Allawi's statement follows Jordan's granting of a political activity license to the "Arab Socialist Baath Party," a move that has sparked anger among several political parties in Iraq.
Describing Saddam Hussein's regime as marked by unilateralism and repressive policies, Allawi acknowledged the presence of patriotic Iraqis who opposed Saddam's rule due to its abuse of power and involvement in internal and external conflicts, including the war with Iran and the invasion of Kuwait.
Allawi further noted the persecution and elimination of patriotic and opposition figures, including members of the Baath Party itself, who sought to seize and consolidate power.
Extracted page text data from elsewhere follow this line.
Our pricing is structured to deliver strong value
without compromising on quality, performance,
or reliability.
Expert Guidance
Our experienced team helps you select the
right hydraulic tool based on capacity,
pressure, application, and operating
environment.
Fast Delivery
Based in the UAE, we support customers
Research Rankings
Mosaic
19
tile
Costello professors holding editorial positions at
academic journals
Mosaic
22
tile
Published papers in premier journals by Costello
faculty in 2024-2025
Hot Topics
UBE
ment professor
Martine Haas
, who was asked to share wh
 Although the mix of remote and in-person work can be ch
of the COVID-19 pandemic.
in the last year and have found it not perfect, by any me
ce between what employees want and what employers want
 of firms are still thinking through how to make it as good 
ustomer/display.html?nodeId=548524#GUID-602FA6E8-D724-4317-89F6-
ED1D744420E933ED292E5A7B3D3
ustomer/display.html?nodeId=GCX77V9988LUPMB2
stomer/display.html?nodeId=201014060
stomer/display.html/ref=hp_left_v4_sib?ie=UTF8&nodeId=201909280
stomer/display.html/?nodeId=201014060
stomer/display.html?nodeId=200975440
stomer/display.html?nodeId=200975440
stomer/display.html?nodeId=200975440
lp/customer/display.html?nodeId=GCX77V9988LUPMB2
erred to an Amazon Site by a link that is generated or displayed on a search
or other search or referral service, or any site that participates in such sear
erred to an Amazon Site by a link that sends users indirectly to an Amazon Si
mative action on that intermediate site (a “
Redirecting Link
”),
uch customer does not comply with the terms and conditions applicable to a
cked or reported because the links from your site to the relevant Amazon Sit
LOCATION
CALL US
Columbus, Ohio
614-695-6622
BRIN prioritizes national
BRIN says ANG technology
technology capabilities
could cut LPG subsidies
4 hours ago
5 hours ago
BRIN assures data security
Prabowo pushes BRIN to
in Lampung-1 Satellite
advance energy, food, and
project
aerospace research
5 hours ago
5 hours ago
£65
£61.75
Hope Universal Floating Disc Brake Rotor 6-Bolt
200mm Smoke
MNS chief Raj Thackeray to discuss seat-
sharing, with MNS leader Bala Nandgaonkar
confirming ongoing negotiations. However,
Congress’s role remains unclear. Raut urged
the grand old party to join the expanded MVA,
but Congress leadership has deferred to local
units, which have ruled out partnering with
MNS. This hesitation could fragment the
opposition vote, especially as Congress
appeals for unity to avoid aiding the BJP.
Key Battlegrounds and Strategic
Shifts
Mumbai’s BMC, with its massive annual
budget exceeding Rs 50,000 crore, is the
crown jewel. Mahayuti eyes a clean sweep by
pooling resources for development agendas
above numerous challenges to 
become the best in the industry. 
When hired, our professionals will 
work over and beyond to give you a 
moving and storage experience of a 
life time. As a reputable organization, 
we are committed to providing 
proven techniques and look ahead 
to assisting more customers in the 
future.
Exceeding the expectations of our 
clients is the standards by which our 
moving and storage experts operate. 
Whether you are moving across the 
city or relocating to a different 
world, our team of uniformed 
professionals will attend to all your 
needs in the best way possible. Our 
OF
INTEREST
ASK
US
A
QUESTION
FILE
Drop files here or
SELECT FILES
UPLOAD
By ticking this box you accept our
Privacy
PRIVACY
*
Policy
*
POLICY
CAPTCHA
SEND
In the aftermath of Saddam's regime, Allawi expressed hope for a new era in Iraq characterized by unity, the realization of citizen potential, and the protection of the nation's safety, harmony, and sovereignty. However, he expressed deep concern over Iraq's division, citing political isolation, marginalization, exclusion, and sectarian quotas as factors fueling conflicts within Shiite, Kurdish, and Sunni communities.
Allawi criticized the emergence of divisive labels such as minorities and quotas, emphasizing their detrimental impact on the concept of citizenship and the nation's susceptibility to external interference.
Highlighting the primary objective of building a democratic Iraq that ensures security, stability, and prosperity for all citizens, Allawi blamed overt external interventions for obstructing and opposing this national project.
While acknowledging the necessity of reflecting on the past to rectify the current political process, he firmly stated that the Iraqi people would not accept a resurgence of dictatorship.
Allawi reiterated his commitment, alongside other honorable national forces, to steer Iraq back toward faithful citizenship. He pledged to prevent the return or establishment of any unilateral dictatorial regime, emphasizing the need to address alternatives to the current policies through scientific and measured approaches rather than succumbing to extremism.